● **EXERCISE INSTRUCTIONS**: Take every line from the records below that includes the word "passe".

● **GIVEN ENTRIES**:
———
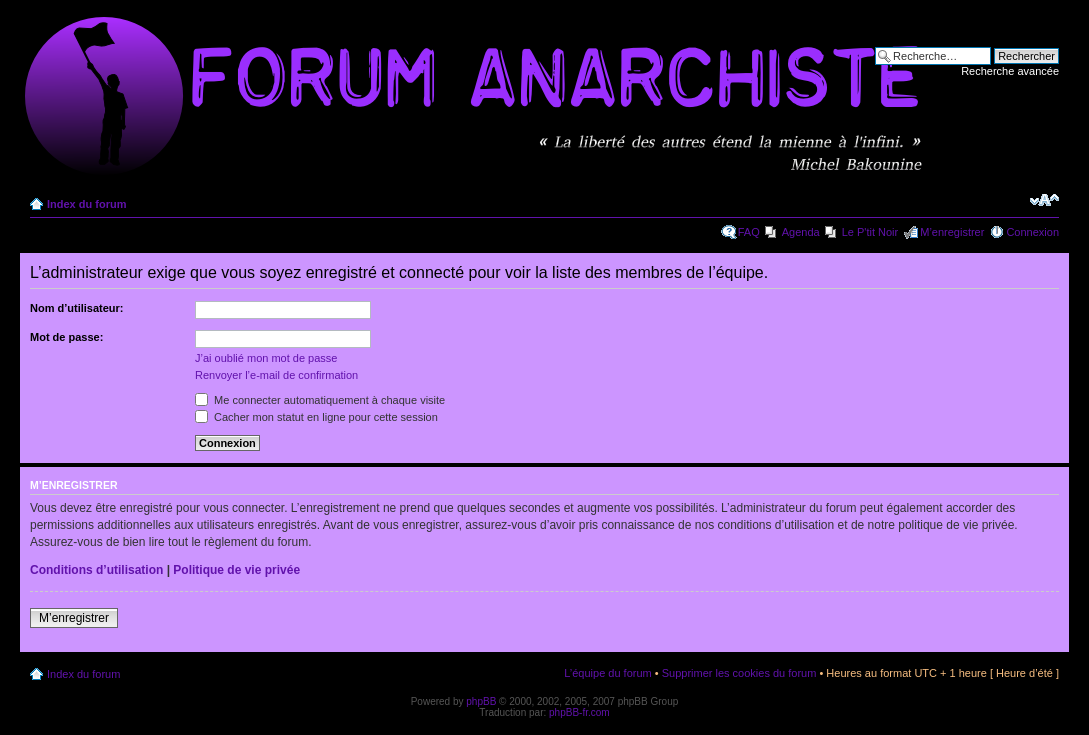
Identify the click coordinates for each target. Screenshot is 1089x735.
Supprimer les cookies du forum (739, 673)
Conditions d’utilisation (96, 570)
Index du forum (86, 204)
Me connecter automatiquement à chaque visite (320, 400)
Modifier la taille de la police (1044, 200)
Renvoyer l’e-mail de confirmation (276, 375)
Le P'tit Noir (870, 232)
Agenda (801, 232)
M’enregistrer (952, 232)
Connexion (1032, 232)
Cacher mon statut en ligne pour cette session (316, 417)
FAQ (749, 232)
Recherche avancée (1010, 71)
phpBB (481, 701)
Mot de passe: (66, 337)
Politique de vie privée (236, 570)
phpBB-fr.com (579, 712)
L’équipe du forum (607, 673)
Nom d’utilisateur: (77, 308)
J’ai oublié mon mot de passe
———
● **COMPLETED TASK**:
Mot de passe: (66, 337)
J’ai oublié mon mot de passe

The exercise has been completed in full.